Member of the National Assembly of South Africa
- In office 24 April 2024 – 28 May 2024
- Preceded by: Munzoor Shaik Emam

Secretary-General of the National Freedom Party
- In office December 2019 – 14 June 2024
- Succeeded by: Teddy Thwala

Personal details
- Born: 1976 or 1977 Nongoma, Natal, South Africa
- Died: 5 December 2024 (aged 47) Mtubatuba, KwaZulu-Natal, South Africa
- Political party: National Freedom Party (2011–2024) uMkhonto weSizwe (2024)
- Children: 3
- Profession: Journalist

= Canaan Mdletshe =

South African politician (1976 or 1977 – 2024)

Canaan Mdletshe (1976 or 1977 – 5 December 2024) was a South African journalist and politician who was a Member of the National Assembly of South Africa from April until May 2024, representing the National Freedom Party (NFP), of which he served as secretary-general.

==Biography==
Mdletshe was born in Nongoma. Before entering politics, he worked as a political reporter at The Sowetan and as a news editor at The New Age. He also worked at the TimesLIVE. Mdletshe left those positions in 2013.

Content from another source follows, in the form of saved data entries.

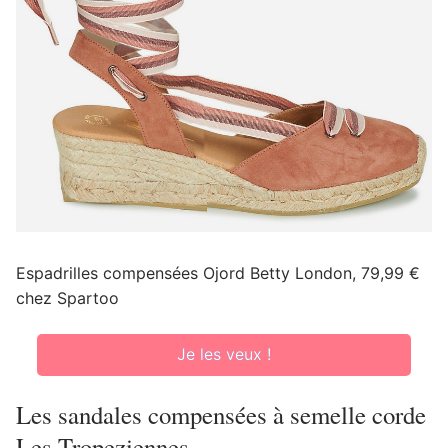
Espadrilles compensées Ojord Betty London, 79,99 €
chez Spartoo
Je les veux !
Les sandales compensées à semelle corde
Les Tropeziennes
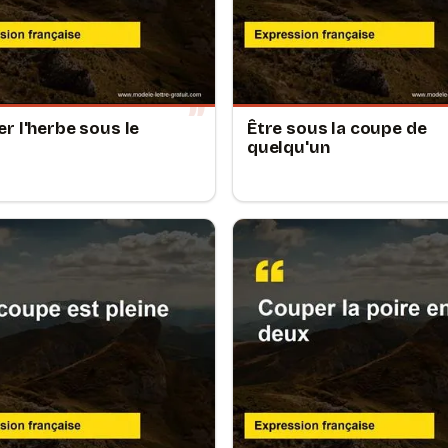
r l'herbe sous le
Être sous la coupe de
quelqu'un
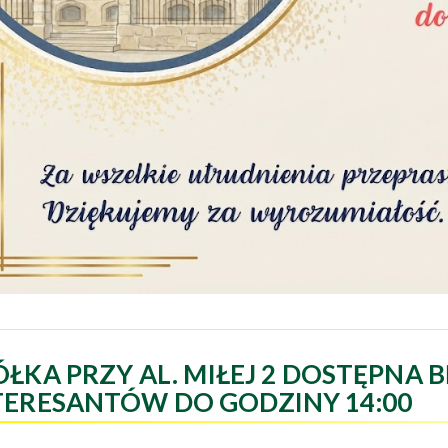
ÓŁKA PRZY AL. MIŁEJ 2 DOSTĘPNA B
TERESANTÓW DO GODZINY 14:00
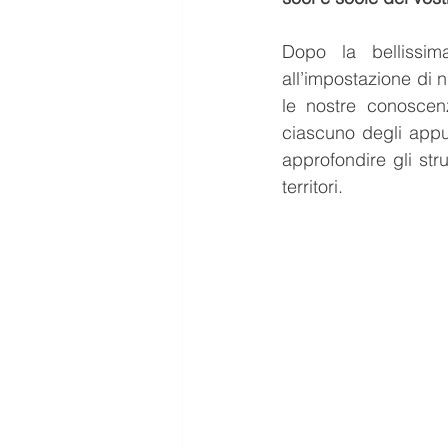
Dopo la bellissim
all’impostazione di 
le nostre conoscenze
ciascuno degli appu
approfondire gli st
territori. 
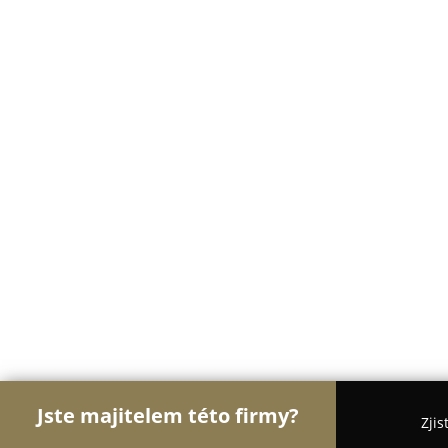
Jste majitelem této firmy?
Zjis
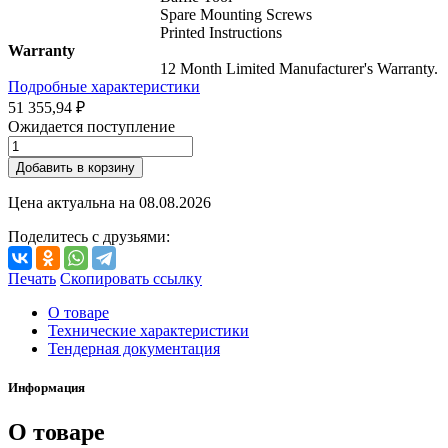
Spare Mounting Screws
Printed Instructions
Warranty
12 Month Limited Manufacturer's Warranty.
Подробные характеристики
51 355,94 ₽
Ожидается поступление
Добавить в корзину
Цена актуальна на
08.08.2026
Поделитесь с друзьями:
Печать
Скопировать ссылку
О товаре
Технические характеристики
Тендерная документация
Информация
О товаре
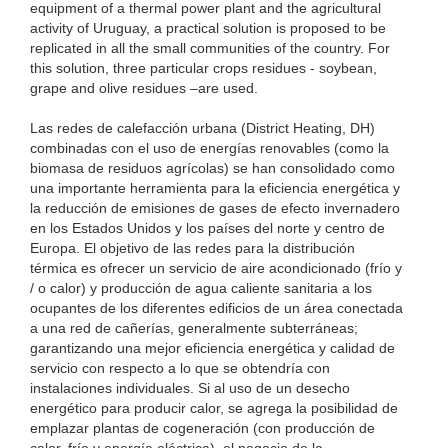
equipment of a thermal power plant and the agricultural
activity of Uruguay, a practical solution is proposed to be
replicated in all the small communities of the country. For
this solution, three particular crops residues - soybean,
grape and olive residues –are used.
Las redes de calefacción urbana (District Heating, DH)
combinadas con el uso de energías renovables (como la
biomasa de residuos agrícolas) se han consolidado como
una importante herramienta para la eficiencia energética y
la reducción de emisiones de gases de efecto invernadero
en los Estados Unidos y los países del norte y centro de
Europa. El objetivo de las redes para la distribución
térmica es ofrecer un servicio de aire acondicionado (frío y
/ o calor) y producción de agua caliente sanitaria a los
ocupantes de los diferentes edificios de un área conectada
a una red de cañerías, generalmente subterráneas;
garantizando una mejor eficiencia energética y calidad de
servicio con respecto a lo que se obtendría con
instalaciones individuales. Si al uso de un desecho
energético para producir calor, se agrega la posibilidad de
emplazar plantas de cogeneración (con producción de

He was elected Secretary-General of the NFP in December 2019. His term ended when he resigned on 14 June 2024, although it had been contested by Teddy Thwala since December 2023.

Mdletshe was attacked by a group of people during a layover in Ulundi, a local political violence hotspot at the time, during the 2021 South African municipal elections. He later opened a criminal case regarding the incident.

Mdletshe was not included on any NFP candidate lists for the 2024 general election and left the parliament as a result.

In June 2024, after the NFP joined the Government of Provincial Unity in the aftermath of the 2024 KwaZulu-Natal provincial election, Mdletshe resigned from the party. He had joined the NFP when it was founded in 2011.

In August 2024, Mdletshe joined the MK Party.

Mdletshe was married and had three children. He died in a traffic collision in Mtubatuba on 5 December 2024, at the age of 47.